Анатолий Афанасьев - Сошел с ума
— Писателя не ищи, Иван. Мы его пока подержим у себя.
Потом с унылым видом слушал, что говорит Федоренко. Похоже, тот говорил что-то такое, что было Трубецкому не по душе.
— Это напрасно, Иван, — заметил он без особого осуждения. — Это ты зарываешься.
Потом опять слушал. Потом сказал:
— Ты всегда был самодовольным кретином, Ванечка. Но вот совет ради старого знакомства. Спрячься, отсидись в кустах.
Что ответил Федоренко, никто не узнал: Трубецкой сразу повесил трубку. Поглядел на нас с Полиной удрученно:
— Если бы вы знали, дети мои, как иногда скучно жить.
Но выпил бокал вина и приободрился.
— Что ж, я готов. Откланиваюсь. Ведите себя прилично. До встречи в Москве.
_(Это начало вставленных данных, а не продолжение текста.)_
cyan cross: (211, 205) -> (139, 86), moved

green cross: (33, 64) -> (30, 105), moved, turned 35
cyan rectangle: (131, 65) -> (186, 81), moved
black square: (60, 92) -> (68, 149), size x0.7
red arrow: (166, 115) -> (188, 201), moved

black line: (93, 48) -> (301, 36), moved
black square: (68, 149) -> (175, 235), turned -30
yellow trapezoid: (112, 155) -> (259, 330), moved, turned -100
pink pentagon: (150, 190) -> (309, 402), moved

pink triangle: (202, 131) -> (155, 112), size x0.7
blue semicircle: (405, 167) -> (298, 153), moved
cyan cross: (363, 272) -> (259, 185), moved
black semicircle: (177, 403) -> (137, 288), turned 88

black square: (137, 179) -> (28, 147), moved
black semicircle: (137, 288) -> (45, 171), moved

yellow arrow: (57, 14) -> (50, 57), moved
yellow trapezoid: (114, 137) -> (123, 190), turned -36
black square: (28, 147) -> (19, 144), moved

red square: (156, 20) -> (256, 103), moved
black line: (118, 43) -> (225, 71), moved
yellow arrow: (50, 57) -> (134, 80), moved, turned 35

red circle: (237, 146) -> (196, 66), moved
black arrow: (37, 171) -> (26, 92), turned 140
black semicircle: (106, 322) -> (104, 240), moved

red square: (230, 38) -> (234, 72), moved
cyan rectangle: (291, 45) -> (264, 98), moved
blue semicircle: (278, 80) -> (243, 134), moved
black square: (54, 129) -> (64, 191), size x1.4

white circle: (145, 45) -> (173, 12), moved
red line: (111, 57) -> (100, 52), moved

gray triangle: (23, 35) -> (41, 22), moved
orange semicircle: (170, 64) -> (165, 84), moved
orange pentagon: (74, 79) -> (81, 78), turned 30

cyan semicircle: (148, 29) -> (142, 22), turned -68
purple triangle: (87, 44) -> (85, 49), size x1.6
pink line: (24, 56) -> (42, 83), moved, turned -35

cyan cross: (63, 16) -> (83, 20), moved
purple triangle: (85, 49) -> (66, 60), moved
В этот момент черт меня дернул козырнуть совковым интеллектом:
— Послушай, Эдуард. И ты, Полечка. Я вот все думаю, ситуация все-таки сложная. Может быть, следует обратиться за помощью в прокуратуру? У меня есть кое-какие старые каналы…
Трубецкой передернулся, как от щекотки. Наконец-то я его достал.
— Мишель, лучше бы ты этого не говорил, — глаза брызнули смехом, как кипятком. — Поля, дай Мишелю водки. Ему надо.
Уходил, согнувшись, словно неся на худых плечах тяжкий груз ответственности за все неразумное, дряблое человечество.
19. ПОЛНОЧЬ В ШЕРЕМЕТЬЕВО
Долетели с Полиной без проблем. Венеция, с ее дворцами и каналами, где я так и не поплавал на гондоле, канула в крутящийся мираж моего нового бытования, который отчасти и напоминал затянувшийся слепой полет. Летели на нашем «Ту—134», похоже, одном из последних, удержавшихся в воздухе: авиацию уже года два как приватизировали. Судя по сообщениям газет, она осыпалась с неба, подобно осенним листьям. Этот, наш, на котором летели, тоже тянул из одного самолюбия, чихал и жутко скрежетал лопастями, мечтая о теплом ангаре.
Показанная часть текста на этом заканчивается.